» **What to produce**: From the listing below, please restate exactly the lines beginning at the one with "Dirndl-BH 65D" and ending at the one with "а границы, поэтому надо смириться!", both included, and skip the pictures.

» **Material for the task**:
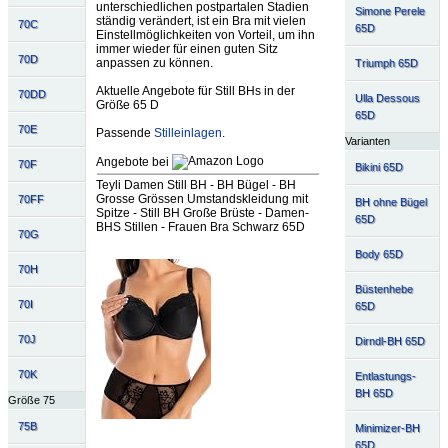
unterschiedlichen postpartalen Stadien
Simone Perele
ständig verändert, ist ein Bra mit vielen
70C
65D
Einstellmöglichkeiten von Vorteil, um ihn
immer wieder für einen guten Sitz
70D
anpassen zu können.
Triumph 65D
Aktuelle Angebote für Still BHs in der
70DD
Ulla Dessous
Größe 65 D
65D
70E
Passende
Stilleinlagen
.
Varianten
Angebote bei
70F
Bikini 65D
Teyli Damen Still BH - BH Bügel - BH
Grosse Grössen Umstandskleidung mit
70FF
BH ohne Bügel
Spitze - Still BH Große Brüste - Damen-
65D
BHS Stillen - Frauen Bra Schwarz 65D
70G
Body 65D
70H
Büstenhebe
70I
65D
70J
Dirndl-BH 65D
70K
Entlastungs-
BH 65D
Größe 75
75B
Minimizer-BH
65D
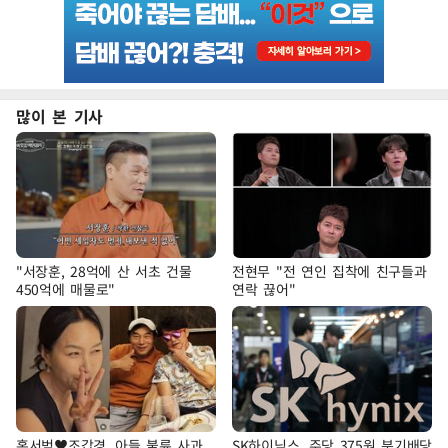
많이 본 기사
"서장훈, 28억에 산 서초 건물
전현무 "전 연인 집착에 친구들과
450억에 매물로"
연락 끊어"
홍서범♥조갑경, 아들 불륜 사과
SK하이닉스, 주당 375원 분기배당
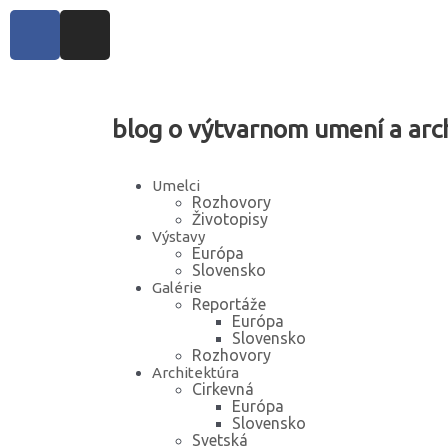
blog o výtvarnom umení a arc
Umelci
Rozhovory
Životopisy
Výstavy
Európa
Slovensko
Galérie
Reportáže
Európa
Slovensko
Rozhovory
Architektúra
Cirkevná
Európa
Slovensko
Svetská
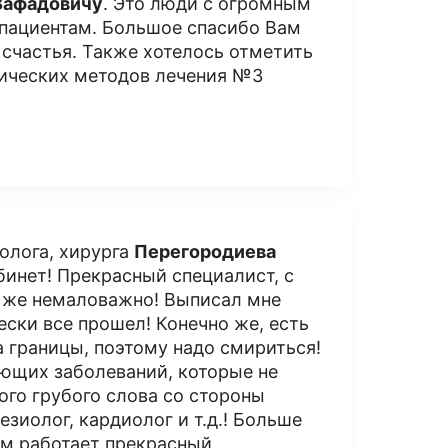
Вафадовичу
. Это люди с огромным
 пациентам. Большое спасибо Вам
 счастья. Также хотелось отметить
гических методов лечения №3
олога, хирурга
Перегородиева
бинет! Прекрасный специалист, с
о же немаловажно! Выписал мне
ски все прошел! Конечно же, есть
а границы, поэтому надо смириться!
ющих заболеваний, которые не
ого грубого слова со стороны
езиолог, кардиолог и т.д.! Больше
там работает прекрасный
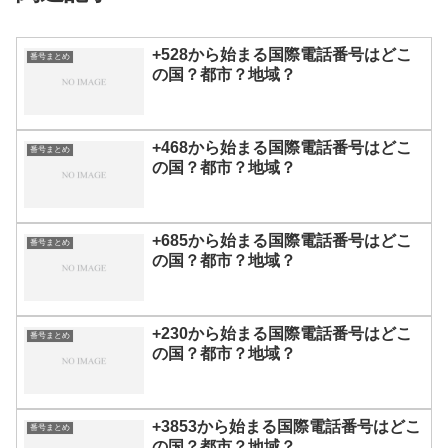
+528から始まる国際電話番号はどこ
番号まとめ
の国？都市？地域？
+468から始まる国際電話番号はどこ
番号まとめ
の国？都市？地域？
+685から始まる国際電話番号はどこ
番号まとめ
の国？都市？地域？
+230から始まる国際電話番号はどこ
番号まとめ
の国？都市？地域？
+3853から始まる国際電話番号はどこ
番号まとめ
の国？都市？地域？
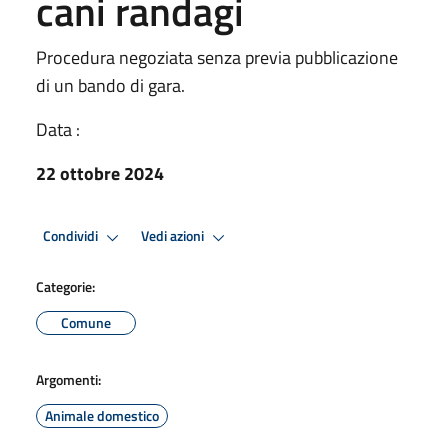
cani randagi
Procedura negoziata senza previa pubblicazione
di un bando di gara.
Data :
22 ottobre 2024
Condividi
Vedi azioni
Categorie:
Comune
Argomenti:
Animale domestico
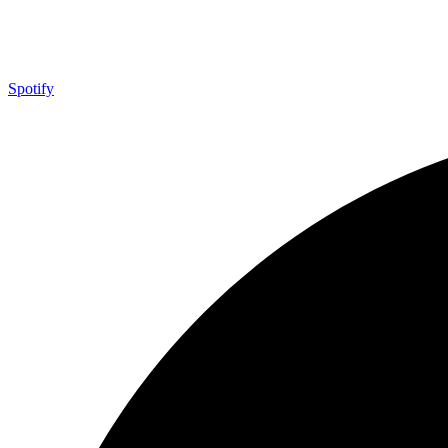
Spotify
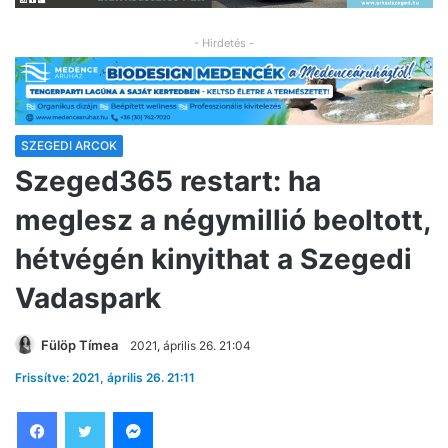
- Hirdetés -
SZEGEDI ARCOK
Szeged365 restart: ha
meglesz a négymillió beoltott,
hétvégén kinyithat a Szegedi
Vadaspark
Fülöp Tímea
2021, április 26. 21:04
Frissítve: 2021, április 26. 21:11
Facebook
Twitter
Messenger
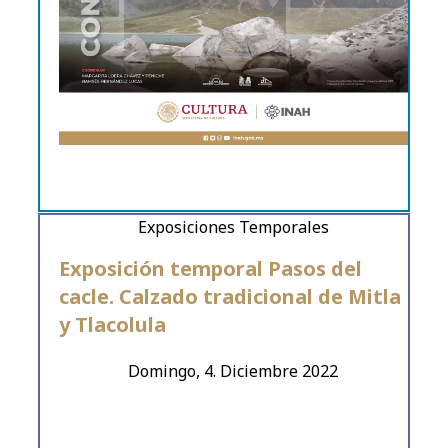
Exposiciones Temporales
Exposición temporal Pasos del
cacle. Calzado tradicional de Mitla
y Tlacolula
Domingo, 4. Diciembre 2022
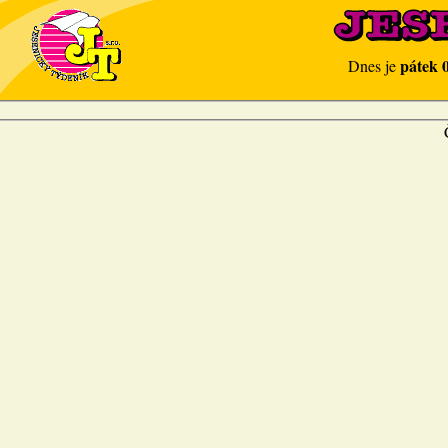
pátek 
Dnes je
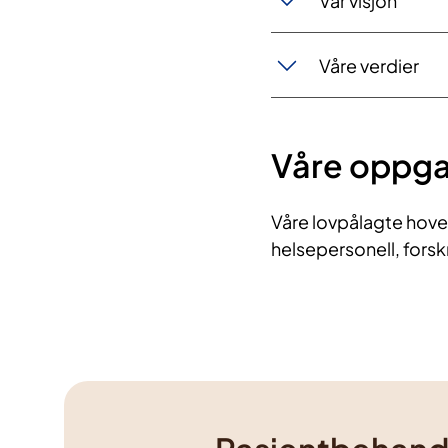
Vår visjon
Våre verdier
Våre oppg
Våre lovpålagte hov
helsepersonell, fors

...

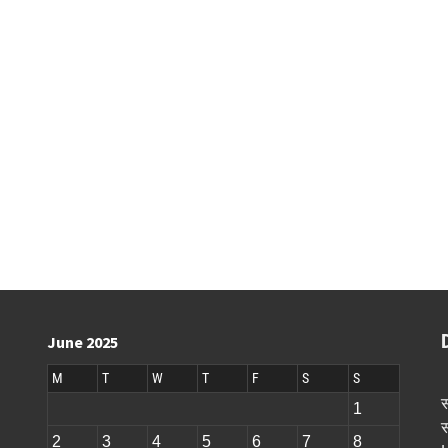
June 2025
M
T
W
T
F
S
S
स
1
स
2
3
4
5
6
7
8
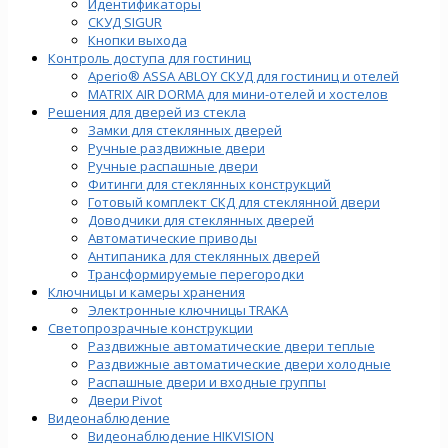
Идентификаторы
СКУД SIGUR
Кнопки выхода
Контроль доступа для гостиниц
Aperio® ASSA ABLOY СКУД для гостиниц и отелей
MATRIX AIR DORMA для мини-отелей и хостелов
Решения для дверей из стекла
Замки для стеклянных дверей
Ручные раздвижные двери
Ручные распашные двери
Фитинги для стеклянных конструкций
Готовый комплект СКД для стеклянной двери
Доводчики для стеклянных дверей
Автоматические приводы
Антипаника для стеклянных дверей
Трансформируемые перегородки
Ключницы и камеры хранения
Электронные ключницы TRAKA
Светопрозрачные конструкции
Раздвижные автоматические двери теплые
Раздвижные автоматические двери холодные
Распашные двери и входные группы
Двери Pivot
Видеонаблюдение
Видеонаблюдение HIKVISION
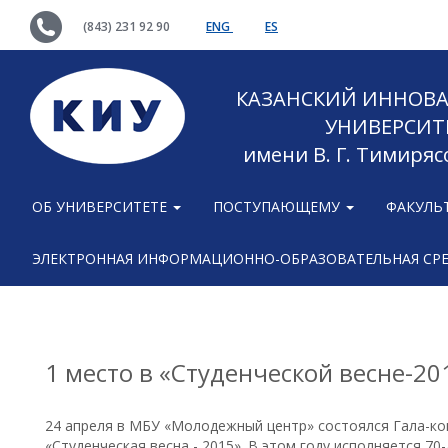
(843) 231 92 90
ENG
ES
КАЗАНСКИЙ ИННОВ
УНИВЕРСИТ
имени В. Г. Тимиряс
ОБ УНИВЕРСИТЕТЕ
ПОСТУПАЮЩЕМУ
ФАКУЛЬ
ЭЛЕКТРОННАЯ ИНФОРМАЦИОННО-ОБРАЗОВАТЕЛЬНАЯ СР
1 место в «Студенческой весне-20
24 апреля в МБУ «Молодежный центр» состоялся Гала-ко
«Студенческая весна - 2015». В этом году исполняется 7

--

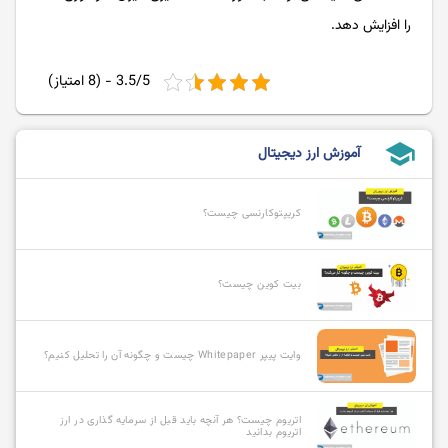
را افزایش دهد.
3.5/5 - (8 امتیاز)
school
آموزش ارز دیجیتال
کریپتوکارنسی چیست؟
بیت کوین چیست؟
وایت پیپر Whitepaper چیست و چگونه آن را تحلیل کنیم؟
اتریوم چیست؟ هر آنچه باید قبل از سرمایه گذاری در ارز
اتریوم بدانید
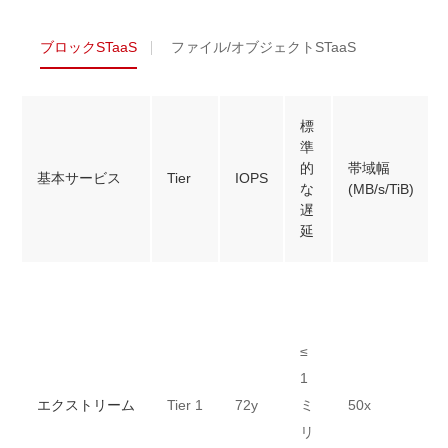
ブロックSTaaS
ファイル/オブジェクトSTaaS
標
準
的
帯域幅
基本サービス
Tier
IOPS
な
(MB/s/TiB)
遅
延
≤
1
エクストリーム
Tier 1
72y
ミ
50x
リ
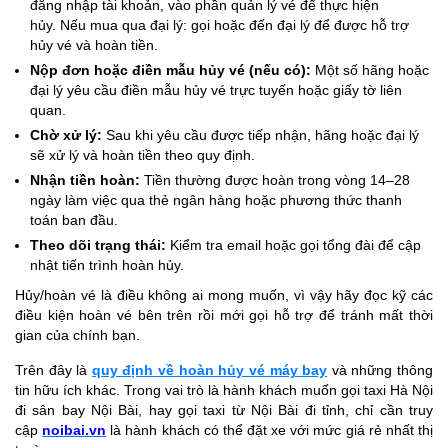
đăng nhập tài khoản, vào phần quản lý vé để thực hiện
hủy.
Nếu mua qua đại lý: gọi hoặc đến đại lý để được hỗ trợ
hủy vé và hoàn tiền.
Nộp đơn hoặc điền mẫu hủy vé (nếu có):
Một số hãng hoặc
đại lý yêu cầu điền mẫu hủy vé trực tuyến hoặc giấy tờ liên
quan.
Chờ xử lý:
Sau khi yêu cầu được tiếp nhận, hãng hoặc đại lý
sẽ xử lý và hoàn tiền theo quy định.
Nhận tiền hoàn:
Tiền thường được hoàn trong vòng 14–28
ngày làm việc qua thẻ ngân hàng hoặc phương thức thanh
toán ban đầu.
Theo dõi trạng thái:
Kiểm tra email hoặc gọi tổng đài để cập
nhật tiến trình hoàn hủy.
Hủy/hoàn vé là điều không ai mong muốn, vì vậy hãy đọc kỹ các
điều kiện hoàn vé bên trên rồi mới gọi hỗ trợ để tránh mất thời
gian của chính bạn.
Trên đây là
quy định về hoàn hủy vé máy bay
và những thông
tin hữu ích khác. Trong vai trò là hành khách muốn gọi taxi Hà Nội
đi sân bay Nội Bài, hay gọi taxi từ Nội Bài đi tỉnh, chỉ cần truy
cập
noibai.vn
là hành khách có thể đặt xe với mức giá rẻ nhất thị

» **Solution to the problem**:
Dirndl-BH 65D
70K
Entlastungs-
BH 65D
Größe 75
75B
Minimizer-BH
65D
많이 본 기사
"서장훈, 28억에 산 서초 건물
전현무 "전 연인 집착에 친구들과
450억에 매물로"
연락 끊어"
홍서범♥조갑경, 아들 불륜 사과
SK하이닉스, 주당 375원 분기배당
blog o výtvarnom umení a arc
Umelci
Rozhovory
Životopisy
Výstavy
Európa
Slovensko
Galérie
Reportáže
Európa
Slovensko
Rozhovory
Architektúra
Cirkevná
Európa
Slovensko
Svetská
Вафадовичу
. Это люди с огромным
 пациентам. Большое спасибо Вам
 счастья. Также хотелось отметить
гических методов лечения №3
олога, хирурга
Перегородиева
бинет! Прекрасный специалист, с
о же немаловажно! Выписал мне
ски все прошел! Конечно же, есть
а границы, поэтому надо смириться!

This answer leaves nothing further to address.